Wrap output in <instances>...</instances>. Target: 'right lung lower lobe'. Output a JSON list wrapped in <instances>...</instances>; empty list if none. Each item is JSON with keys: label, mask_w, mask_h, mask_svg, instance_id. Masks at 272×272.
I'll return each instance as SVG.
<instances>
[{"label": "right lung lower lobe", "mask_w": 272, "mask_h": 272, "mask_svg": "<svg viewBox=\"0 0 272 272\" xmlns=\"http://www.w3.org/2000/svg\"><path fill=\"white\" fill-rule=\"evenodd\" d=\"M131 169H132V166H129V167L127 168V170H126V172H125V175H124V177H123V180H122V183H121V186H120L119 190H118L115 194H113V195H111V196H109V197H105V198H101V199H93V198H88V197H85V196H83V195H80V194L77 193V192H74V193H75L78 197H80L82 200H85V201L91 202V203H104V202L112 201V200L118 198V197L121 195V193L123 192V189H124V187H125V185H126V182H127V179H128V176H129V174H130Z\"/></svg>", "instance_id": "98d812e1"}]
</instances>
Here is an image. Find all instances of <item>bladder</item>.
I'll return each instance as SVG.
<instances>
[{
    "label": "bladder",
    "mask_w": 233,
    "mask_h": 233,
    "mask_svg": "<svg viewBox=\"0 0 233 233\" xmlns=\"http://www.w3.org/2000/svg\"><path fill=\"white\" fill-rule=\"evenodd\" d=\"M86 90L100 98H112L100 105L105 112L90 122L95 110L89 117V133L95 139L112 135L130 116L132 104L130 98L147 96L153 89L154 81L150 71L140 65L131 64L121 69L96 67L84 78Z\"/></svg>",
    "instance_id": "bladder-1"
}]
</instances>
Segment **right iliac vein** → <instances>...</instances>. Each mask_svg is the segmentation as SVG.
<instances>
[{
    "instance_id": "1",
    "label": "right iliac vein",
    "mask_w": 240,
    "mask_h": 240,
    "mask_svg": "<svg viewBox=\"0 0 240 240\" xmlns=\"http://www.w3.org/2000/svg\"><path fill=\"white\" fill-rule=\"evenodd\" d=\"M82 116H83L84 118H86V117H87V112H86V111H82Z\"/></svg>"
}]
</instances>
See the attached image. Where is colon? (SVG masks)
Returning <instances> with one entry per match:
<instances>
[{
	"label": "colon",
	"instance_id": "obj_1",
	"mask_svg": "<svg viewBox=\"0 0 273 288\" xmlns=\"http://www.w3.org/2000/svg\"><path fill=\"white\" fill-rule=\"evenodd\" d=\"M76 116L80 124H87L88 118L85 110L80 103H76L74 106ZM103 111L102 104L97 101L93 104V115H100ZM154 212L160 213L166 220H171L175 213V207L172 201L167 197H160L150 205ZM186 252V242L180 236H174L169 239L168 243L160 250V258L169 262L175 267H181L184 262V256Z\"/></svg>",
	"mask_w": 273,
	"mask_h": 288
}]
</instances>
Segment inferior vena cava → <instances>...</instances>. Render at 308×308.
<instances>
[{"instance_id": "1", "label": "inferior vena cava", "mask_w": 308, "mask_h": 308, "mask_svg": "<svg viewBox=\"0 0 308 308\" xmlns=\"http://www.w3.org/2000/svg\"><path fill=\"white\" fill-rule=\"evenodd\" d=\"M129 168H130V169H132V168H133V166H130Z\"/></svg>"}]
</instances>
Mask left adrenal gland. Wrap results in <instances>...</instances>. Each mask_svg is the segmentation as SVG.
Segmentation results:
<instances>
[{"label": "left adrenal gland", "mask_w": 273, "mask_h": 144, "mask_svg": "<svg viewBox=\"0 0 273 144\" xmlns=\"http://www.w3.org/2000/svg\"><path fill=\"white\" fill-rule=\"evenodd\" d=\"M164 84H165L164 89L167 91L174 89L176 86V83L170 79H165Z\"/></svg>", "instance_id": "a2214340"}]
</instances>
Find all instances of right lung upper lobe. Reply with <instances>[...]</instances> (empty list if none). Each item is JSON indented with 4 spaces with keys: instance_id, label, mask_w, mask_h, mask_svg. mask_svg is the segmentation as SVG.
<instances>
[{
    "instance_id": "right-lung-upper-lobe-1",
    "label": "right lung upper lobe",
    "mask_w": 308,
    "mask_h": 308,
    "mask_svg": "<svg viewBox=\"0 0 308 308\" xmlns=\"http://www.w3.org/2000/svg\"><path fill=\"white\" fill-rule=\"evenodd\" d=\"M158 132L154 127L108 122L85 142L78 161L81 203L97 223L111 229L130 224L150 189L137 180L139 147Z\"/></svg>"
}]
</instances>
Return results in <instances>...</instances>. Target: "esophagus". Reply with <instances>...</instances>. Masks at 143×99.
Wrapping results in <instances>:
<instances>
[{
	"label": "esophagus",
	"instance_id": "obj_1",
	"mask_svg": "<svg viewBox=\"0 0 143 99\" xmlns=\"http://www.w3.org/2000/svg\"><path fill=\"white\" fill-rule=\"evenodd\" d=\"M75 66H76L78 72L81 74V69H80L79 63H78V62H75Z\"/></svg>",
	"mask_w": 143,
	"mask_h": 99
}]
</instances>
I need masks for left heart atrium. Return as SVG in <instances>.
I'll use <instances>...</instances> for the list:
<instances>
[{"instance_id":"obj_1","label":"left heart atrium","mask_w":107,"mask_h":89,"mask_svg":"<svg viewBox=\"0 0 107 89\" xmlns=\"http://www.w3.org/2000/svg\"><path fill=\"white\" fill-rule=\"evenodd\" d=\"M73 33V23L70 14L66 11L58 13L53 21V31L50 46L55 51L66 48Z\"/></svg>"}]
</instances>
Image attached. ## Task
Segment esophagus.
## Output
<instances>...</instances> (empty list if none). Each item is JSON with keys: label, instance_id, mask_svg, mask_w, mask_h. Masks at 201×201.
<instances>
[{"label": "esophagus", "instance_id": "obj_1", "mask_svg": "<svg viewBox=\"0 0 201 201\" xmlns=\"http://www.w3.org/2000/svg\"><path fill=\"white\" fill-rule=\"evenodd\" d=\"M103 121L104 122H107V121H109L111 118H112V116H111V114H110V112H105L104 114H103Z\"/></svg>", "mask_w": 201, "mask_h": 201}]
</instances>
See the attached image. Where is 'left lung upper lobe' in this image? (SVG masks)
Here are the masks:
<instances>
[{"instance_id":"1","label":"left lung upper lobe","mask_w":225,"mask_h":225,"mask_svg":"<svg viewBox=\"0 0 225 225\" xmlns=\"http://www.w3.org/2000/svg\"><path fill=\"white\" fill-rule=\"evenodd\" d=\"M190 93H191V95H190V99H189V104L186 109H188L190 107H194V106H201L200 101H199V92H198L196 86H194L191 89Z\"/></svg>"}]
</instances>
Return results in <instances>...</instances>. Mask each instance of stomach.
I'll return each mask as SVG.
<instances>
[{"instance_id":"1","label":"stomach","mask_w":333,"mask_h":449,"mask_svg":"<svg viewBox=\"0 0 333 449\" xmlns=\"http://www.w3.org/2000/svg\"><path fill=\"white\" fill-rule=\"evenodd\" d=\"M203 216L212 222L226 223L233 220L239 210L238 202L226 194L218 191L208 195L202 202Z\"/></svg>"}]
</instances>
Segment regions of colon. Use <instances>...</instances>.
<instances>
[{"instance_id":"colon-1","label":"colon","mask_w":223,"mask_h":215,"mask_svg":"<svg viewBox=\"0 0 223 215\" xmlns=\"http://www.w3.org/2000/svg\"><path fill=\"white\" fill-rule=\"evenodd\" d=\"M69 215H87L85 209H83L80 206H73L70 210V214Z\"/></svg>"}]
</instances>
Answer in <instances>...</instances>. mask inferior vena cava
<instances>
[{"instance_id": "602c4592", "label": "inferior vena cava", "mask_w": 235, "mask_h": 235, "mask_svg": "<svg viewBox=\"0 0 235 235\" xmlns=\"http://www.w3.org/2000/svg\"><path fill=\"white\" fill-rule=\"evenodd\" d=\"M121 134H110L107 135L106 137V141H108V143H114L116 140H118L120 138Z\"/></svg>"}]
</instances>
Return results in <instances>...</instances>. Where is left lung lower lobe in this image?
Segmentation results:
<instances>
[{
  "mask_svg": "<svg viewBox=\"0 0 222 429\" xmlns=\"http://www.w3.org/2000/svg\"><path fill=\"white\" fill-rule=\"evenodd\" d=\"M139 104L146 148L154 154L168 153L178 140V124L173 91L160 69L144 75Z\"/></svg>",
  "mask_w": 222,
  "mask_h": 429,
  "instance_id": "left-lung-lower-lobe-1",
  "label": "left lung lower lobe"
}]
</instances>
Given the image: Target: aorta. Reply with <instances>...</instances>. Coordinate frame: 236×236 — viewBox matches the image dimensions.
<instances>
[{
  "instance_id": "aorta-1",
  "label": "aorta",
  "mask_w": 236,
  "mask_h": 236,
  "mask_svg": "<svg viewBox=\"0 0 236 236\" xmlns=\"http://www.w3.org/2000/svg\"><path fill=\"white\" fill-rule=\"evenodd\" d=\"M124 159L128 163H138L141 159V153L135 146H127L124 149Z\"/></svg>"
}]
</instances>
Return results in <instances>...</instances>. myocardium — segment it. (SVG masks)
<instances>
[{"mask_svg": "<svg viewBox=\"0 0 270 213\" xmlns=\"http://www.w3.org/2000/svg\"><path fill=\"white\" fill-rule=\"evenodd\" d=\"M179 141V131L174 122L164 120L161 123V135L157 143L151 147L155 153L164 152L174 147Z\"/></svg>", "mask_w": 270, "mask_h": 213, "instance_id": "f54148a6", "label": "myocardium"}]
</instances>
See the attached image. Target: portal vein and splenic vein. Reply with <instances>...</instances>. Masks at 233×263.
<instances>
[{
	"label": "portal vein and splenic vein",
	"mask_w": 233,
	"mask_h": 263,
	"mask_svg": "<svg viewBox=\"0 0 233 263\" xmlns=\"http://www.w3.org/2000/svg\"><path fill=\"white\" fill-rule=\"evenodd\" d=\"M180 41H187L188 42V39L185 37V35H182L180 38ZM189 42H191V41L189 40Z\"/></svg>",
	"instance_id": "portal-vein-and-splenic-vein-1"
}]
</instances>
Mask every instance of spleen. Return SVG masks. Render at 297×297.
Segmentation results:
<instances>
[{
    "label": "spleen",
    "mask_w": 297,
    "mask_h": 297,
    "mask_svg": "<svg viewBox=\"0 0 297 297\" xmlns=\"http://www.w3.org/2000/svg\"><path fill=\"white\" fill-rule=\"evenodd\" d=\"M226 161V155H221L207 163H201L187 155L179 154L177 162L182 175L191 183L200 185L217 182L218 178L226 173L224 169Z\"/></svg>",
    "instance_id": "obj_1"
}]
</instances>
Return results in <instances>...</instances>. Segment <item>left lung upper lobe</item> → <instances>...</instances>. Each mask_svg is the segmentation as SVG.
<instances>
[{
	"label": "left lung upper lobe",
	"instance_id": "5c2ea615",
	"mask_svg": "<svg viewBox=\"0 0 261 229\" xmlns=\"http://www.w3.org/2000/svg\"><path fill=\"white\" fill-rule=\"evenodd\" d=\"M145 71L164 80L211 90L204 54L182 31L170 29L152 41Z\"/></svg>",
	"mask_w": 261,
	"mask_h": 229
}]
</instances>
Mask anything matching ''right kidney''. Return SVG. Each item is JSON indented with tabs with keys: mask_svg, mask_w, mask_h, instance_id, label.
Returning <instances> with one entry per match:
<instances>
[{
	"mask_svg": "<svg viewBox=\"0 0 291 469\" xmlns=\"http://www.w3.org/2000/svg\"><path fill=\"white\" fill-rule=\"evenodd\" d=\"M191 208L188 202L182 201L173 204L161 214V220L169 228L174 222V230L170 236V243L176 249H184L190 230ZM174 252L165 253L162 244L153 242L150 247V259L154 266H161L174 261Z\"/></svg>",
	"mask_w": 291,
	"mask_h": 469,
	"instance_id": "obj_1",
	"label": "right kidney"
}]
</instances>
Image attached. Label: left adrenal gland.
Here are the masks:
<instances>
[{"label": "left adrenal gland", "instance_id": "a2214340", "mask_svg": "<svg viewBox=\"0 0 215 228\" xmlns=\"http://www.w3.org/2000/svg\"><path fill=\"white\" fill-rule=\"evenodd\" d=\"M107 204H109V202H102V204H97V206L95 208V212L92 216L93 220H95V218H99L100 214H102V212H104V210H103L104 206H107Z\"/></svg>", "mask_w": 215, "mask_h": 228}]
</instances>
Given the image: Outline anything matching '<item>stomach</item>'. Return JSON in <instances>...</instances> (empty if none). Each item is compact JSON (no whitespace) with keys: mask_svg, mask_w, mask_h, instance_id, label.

^^^^^^^^^^^^^^^^

§ What the task requires: Only the lines from the one with "Return results in <instances>...</instances>. Segment" through the final line above should be repeated, each exactly as written.

§ Output for this task:
Return results in <instances>...</instances>. Segment <item>left lung upper lobe</item> → <instances>...</instances>. Each mask_svg is the segmentation as SVG.
<instances>
[{
	"label": "left lung upper lobe",
	"instance_id": "5c2ea615",
	"mask_svg": "<svg viewBox=\"0 0 261 229\" xmlns=\"http://www.w3.org/2000/svg\"><path fill=\"white\" fill-rule=\"evenodd\" d=\"M145 71L164 80L211 90L204 54L182 31L170 29L152 41Z\"/></svg>",
	"mask_w": 261,
	"mask_h": 229
}]
</instances>
Mask anything matching ''right kidney''. Return SVG. Each item is JSON indented with tabs with keys: mask_svg, mask_w, mask_h, instance_id, label.
Returning <instances> with one entry per match:
<instances>
[{
	"mask_svg": "<svg viewBox=\"0 0 291 469\" xmlns=\"http://www.w3.org/2000/svg\"><path fill=\"white\" fill-rule=\"evenodd\" d=\"M191 208L188 202L182 201L173 204L161 214V220L169 228L174 222V230L170 236V243L176 249H184L190 230ZM174 252L165 253L162 244L153 242L150 247V259L154 266H161L174 261Z\"/></svg>",
	"mask_w": 291,
	"mask_h": 469,
	"instance_id": "obj_1",
	"label": "right kidney"
}]
</instances>
Image attached. Label: left adrenal gland.
Here are the masks:
<instances>
[{"label": "left adrenal gland", "instance_id": "a2214340", "mask_svg": "<svg viewBox=\"0 0 215 228\" xmlns=\"http://www.w3.org/2000/svg\"><path fill=\"white\" fill-rule=\"evenodd\" d=\"M107 204H109V202H102V204H97V206L95 208V212L92 216L93 220H95V218H99L100 214H102V212H104V210H103L104 206H107Z\"/></svg>", "mask_w": 215, "mask_h": 228}]
</instances>
Given the image: Outline anything matching '<item>stomach</item>'. Return JSON in <instances>...</instances> (empty if none). Each item is compact JSON (no whitespace) with keys: mask_svg, mask_w, mask_h, instance_id, label.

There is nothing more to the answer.